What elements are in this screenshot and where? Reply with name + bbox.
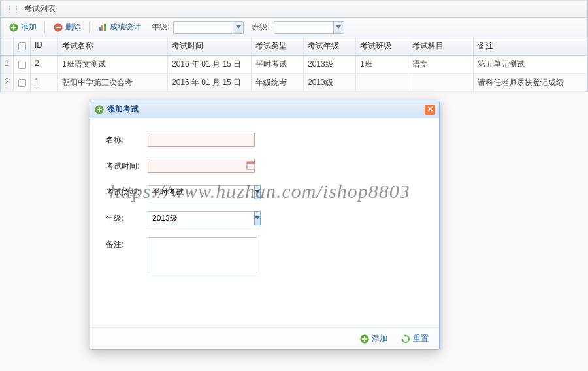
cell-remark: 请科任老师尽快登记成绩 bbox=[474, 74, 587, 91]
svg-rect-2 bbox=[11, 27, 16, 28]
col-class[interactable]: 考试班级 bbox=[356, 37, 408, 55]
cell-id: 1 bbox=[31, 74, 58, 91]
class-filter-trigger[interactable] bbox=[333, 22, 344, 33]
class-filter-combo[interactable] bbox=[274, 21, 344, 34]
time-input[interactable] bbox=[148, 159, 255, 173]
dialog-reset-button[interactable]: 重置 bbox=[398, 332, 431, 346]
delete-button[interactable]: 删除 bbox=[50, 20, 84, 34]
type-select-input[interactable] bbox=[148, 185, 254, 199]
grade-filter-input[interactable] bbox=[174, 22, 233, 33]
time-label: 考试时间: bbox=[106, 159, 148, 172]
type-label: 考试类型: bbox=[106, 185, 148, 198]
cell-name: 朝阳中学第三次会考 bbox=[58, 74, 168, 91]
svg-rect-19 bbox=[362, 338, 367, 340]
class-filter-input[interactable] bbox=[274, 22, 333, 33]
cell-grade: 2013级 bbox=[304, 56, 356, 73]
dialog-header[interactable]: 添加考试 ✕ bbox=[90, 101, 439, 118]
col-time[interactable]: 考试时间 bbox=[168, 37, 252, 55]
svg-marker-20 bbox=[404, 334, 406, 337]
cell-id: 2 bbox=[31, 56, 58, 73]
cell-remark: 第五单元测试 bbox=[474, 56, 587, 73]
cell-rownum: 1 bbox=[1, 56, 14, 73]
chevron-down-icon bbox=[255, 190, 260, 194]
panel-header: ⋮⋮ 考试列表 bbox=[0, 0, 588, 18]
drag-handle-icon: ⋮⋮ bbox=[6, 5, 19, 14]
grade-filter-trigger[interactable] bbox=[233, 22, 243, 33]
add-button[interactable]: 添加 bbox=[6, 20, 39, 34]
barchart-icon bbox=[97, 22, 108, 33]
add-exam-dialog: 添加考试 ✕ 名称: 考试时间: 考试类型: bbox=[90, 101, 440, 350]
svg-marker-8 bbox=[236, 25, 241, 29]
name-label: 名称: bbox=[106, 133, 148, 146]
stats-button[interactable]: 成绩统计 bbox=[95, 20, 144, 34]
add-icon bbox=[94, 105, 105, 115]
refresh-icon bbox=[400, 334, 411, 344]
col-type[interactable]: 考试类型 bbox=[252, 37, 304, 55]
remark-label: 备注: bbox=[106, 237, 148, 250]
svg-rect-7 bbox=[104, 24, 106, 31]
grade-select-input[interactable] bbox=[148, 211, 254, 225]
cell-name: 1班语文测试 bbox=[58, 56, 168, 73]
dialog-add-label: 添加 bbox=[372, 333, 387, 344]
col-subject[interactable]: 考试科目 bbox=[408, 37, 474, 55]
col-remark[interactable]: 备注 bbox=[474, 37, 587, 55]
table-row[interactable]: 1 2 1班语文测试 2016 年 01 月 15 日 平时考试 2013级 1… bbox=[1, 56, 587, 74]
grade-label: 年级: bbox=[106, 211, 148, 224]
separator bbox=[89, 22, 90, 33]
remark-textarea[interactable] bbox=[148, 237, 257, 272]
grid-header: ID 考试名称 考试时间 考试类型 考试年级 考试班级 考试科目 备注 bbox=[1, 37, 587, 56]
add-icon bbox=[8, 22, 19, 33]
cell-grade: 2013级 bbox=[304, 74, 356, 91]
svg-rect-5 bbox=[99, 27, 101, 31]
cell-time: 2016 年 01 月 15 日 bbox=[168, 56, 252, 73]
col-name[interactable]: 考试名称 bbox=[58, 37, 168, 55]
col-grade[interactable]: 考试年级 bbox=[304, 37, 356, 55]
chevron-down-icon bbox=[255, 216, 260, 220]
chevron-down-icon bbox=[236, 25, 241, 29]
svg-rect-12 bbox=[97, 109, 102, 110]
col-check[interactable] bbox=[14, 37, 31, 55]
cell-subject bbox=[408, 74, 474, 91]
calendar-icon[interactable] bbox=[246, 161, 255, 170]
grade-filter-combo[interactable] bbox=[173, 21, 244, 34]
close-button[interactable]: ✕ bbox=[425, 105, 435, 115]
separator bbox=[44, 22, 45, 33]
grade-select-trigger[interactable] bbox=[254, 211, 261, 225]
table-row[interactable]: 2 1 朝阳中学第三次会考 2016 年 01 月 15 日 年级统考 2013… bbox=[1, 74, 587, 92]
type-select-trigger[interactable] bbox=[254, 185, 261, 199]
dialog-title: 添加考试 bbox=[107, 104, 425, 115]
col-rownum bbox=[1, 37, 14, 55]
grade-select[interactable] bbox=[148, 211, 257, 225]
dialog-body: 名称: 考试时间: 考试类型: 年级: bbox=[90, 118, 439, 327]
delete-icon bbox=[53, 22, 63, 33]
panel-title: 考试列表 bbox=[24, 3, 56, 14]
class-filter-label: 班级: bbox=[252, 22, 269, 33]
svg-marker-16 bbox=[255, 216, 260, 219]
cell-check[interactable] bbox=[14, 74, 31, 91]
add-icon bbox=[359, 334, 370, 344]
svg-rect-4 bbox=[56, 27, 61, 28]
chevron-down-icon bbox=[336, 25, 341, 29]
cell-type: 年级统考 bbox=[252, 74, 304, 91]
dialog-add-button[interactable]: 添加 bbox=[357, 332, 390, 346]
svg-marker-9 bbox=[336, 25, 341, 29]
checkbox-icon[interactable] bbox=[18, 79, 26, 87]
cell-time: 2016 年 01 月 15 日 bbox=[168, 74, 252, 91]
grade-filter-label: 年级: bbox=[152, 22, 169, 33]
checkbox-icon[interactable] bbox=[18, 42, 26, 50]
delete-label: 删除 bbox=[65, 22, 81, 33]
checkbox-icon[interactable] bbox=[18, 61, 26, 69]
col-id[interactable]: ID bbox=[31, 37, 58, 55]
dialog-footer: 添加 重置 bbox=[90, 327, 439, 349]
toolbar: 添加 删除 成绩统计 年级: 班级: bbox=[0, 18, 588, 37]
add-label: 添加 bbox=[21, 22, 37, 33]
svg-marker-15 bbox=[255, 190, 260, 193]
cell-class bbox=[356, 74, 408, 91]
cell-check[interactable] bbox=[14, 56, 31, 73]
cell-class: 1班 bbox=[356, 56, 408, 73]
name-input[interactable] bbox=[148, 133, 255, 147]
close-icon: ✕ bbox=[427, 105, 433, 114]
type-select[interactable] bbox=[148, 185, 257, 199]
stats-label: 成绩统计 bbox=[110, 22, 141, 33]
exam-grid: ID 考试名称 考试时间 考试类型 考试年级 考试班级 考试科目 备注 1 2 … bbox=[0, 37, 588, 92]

> [Task description]
Take every line from the data that includes the word "subject".

> [Result of the task]
col-subject[interactable]: 考试科目 bbox=[408, 37, 474, 55]
cell-subject bbox=[408, 74, 474, 91]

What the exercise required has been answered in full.